What happens if you enable commonJS module imports as the readme.md for this project says?

tschoartschi commented 6 years ago

I'm also interested in this issue. Does anyone have a working solution?

UPDATE: I created a plugin which tries to include the environment.js like module-map.js and it kind of works but I think the file is created too late this is probably why I get the following error Cannot find module '../config/environment'. during build time. On runtime everything works fine. If this solution goes in the right direction I could provide some code (if the core team needs help).

artzte commented 6 years ago

I'm not seeing the config/environment.js in the broccoli tree. there is an environment subdirectory with a development.js in it.

rwjblue commented 6 years ago

We should absolutely fix this. It shouldn't be too much work to fix I think...

tschoartschi commented 6 years ago

@artzte if you need a "hack" solution, I can give you my code. @rwjblue would be great to have some "official" solution 😄

hoodwink73 commented 6 years ago

I am using rollup-replace-plugin.

// ember-cli-build.js
  'use strict';

const GlimmerApp = require('@glimmer/application-pipeline').GlimmerApp;
const replace = require('rollup-plugin-replace');

module.exports = function(defaults) {
  let app = new GlimmerApp(defaults, {
    // Add options here
    rollup: {
      plugins: [
        replace({
          ENVIRONMENT: JSON.stringify('process.env.NODE_ENV')
        })
      ]
    }
  });

  return app.toTree();
};

Then using ENVIRONMENT token wherever I need to check against the environment. Is this a good enough hack for now?

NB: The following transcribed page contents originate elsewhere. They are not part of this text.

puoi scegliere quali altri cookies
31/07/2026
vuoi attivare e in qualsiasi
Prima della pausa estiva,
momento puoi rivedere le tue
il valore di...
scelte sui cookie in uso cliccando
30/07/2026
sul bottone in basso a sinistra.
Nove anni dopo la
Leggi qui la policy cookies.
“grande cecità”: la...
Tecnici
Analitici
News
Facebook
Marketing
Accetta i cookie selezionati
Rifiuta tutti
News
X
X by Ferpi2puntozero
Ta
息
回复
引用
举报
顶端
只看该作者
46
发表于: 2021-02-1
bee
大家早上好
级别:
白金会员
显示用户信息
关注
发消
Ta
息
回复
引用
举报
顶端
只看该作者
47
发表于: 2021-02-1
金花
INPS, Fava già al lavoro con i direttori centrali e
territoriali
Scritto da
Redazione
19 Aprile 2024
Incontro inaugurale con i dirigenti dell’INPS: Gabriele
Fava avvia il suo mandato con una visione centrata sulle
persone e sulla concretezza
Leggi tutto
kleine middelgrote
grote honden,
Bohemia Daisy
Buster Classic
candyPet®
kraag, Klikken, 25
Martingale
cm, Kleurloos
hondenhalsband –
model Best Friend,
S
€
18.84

tschoartschi commented 6 years ago

as requested by @hoodwink73 on the glimmer slack channel, I created a repo with my hack. You can find it here: https://github.com/tschoartschi/glimmer-env-hack

But it's really a hack. For detailed explanations check the README.md of the repo

tschoartschi commented 6 years ago

@rwjblue there are several "solutions", "suggestions" and "hacks" to this problem. What should be the common approach to use the environment.js? I think it would be great if everyone could rely on a "standard" way to use it.

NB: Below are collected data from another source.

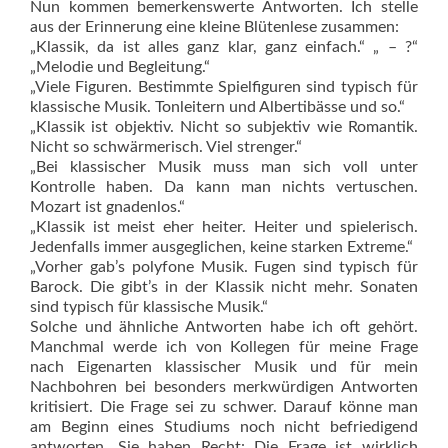
Nun kommen bemerkenswerte Antworten. Ich stelle
aus der Erinnerung eine kleine Blütenlese zusammen:
„Klassik, da ist alles ganz klar, ganz einfach.“ „ – ?“
„Melodie und Begleitung.“
„Viele Figuren. Bestimmte Spielfiguren sind typisch für
klassische Musik. Tonleitern und Albertibässe und so.“
„Klassik ist objektiv. Nicht so subjektiv wie Romantik.
Nicht so schwärmerisch. Viel strenger.“
„Bei klassischer Musik muss man sich voll unter
Kontrolle haben. Da kann man nichts vertuschen.
Mozart ist gnadenlos.“
„Klassik ist meist eher heiter. Heiter und spielerisch.
Jedenfalls immer ausgeglichen, keine starken Extreme.“
„Vorher gab’s polyfone Musik. Fugen sind typisch für
Barock. Die gibt’s in der Klassik nicht mehr. Sonaten
sind typisch für klassische Musik.“
Solche und ähnliche Antworten habe ich oft gehört.
Manchmal werde ich von Kollegen für meine Frage
nach Eigenarten klassischer Musik und für mein
Nachbohren bei besonders merkwürdigen Antworten
kritisiert. Die Frage sei zu schwer. Darauf könne man
am Beginn eines Studiums noch nicht befriedigend
antworten. Sie haben Recht: Die Frage ist wirklich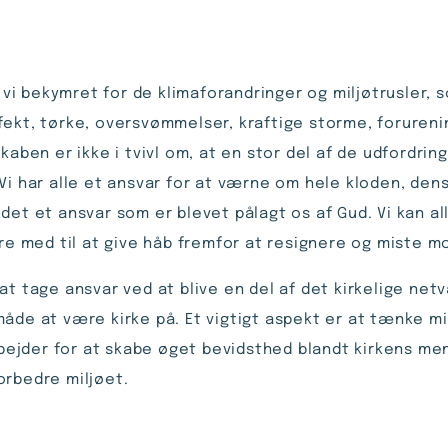
 bekymret for de kli­maforandringer og miljøtrusler, som
ekt, tørke, oversvøm­melser, kraftige storme, foru­ren
en er ikke i tvivl om, at en stor del af de udfordring
 Vi har alle et ansvar for at værne om hele kloden, den
 det et ansvar som er blevet pålagt os af Gud. Vi kan al
ære med til at give håb fremfor at resignere og miste m
at tage ansvar ved at blive en del af det kirkelige net
åde at være kirke på. Et vigtigt aspekt er at tænke mil
arbejder for at skabe øget bevidsthed blandt kirkens m
orbedre miljøet.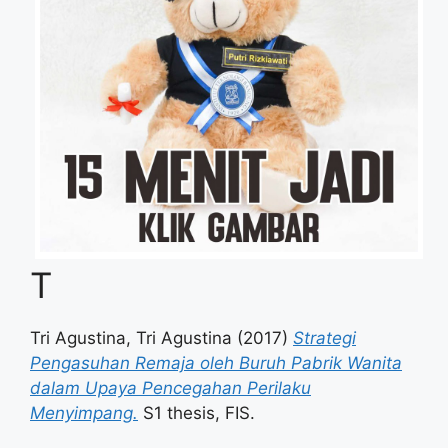
T
Tri Agustina, Tri Agustina
(2017)
Strategi
Pengasuhan Remaja oleh Buruh Pabrik Wanita
dalam Upaya Pencegahan Perilaku
Menyimpang.
S1 thesis, FIS.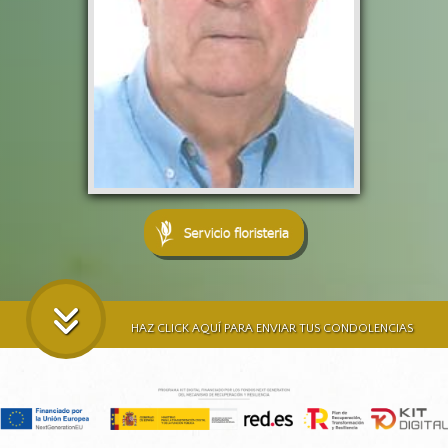
HAZ CLICK AQUÍ PARA ENVIAR TUS CONDOLENCIAS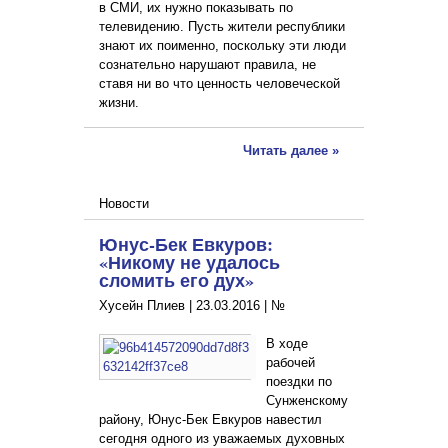
в СМИ, их нужно показывать по
телевидению. Пусть жители республики
знают их поименно, поскольку эти люди
сознательно нарушают правила, не
ставя ни во что ценность человеческой
жизни.
Читать далее »
Новости
Юнус-Бек Евкуров:
«Никому не удалось
сломить его дух»
Хусейн Плиев |
23.03.2016
|
№
В ходе
рабочей
поездки по
Сунженскому
району, Юнус-Бек Евкуров навестил
сегодня одного из уважаемых духовных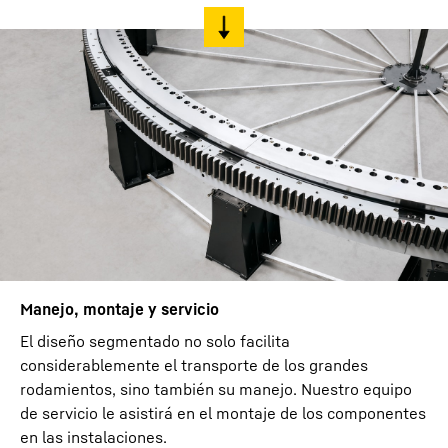
Manejo, montaje y servicio
El diseño segmentado no solo facilita
considerablemente el transporte de los grandes
rodamientos, sino también su manejo. Nuestro equipo
de servicio le asistirá en el montaje de los componentes
en las instalaciones.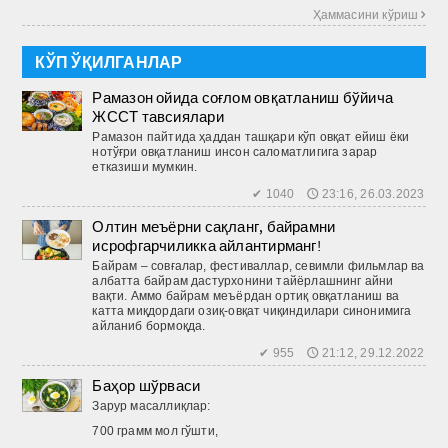
Ҳаммасини кўриш 
КЎП ЎҚИЛГАНЛАР
Рамазон ойида соғлом овқатланиш бўйича
ЖССТ тавсиялари
Рамазон пайтида ҳаддан ташқари кўп овқат ейиш ёки
нотўғри овқатланиш инсон саломатлигига зарар
етказиши мумкин.
✔ 1040 🕔 23:16, 26.03.2023
Олтин меъёрни сақланг, байрамни
исрофгарчиликка айлантирманг!
Байрам – совғалар, фестиваллар, севимли фильмлар ва
албатта байрам дастурхонини тайёрлашнинг айни
вақти. Аммо байрам меъёрдан ортиқ овқатланиш ва
катта миқдордаги озиқ-овқат чиқиндилари синонимига
айланиб бормоқда.
✔ 955 🕔 21:12, 29.12.2022
Баҳор шўрваси
Зарур масаллиқлар:
700 грамм мол гўшти,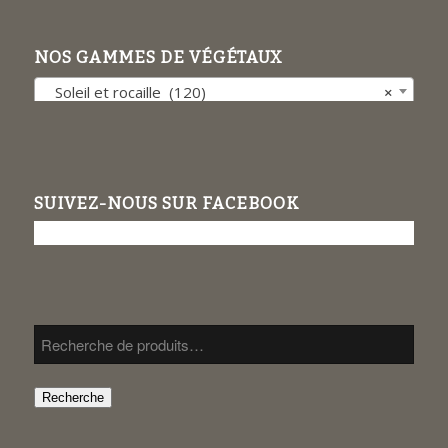
NOS GAMMES DE VÉGÉTAUX
Soleil et rocaille (120)
×
SUIVEZ-NOUS SUR FACEBOOK
Recherche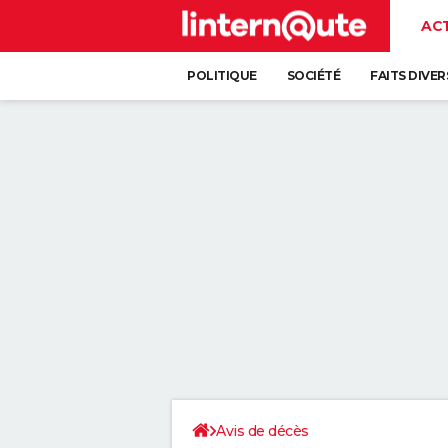
AC
POLITIQUE
SOCIÉTÉ
FAITS DIVER
Avis de décès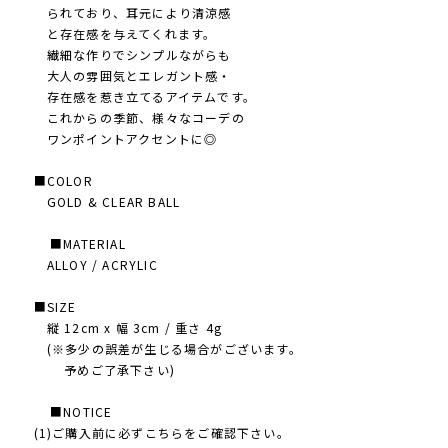
られており、耳元により清涼感
と存在感を与えてくれます。
繊細な作りでシンプルながらも
大人の雰囲気とエレガント感・
存在感を惹き立てるアイテムです。
これからの季節、様々なコーデの
ワンポイントアクセントに◎
■COLOR
GOLD & CLEAR BALL
■MATERIAL
ALLOY / ACRYLIC
■SIZE
縦 12cm x 幅 3cm / 重さ 4g
(※多少の誤差が生じる場合がございます。
予めご了承下さい)
■NOTICE
(1)ご購入前に必ずこちらをご確認下さい。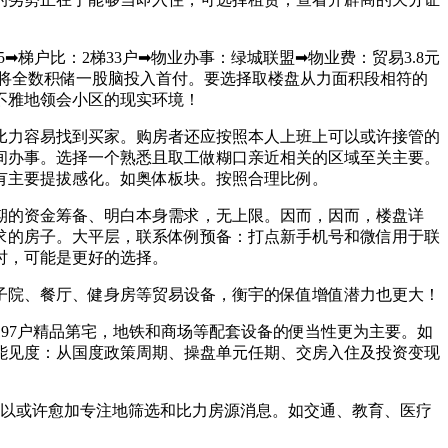
户比：2梯33户➡︎物业办事：绿城联盟➡︎物业费：贸易3.8元
忌将全数积储一股脑投入首付。要选择取楼盘从力面积段相符的
不雅地领会小区的现实环境！
力容易找到买家。购房者还应按照本人上班上可以或许接管的
间办事。选择一个熟悉且取工做糊口亲近相关的区域至关主要。
有主要提拔感化。如奥体板块。按照合理比例。
的资金筹备、明白本身需求，无上限。因而，因而，楼盘详
求的房子。大平层，联系体例预备：打点新手机号和微信用于联
时，可能是更好的选择。
院、餐厅、健身房等贸易设备，衡宇的保值增值潜力也更大！
197户精品第宅，地铁和商场等配套设备的便当性更为主要。如
能见度：从国度政策周期、操盘单元任期、交房入住及投资变现
可以或许愈加专注地筛选和比力房源消息。如交通、教育、医疗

chadian commented 6 years ago

Just wanted to leave a bit from my experiments. It looks like importing is working through some configuration changes.

// ember-cli-build.js
let app = new GlimmerApp(defaults, {
    storeConfigInMeta: true
});
// config.environment.js
module.exports = function(environment) {
  let ENV = {
    modulePrefix: 'my-app', // make sure this is set. The generated meta tag needs it for look up.
    environment,

    // specify your keys
    SOME_KEY: process.env.KEY_VALUE
  };

  return ENV;
};
// in some component, looks like it has to be relative?
// importing from `"my-app/config/environment"` did not work
import env from "../../../../config/environment";

Source: https://github.com/glimmerjs/glimmer-application-pipeline/blob/master/lib/broccoli/glimmer-app.ts#L517-L540

If this is "official" then I think we could close this, and I could open a PR up for the Glimmer guides. Hope this at least helps the next person to come along. Cheers!

givanse commented 5 years ago

Even though there are other solutions in this thread, importing config/environment.js should just work. It also covers the case for importing a library from node_modules.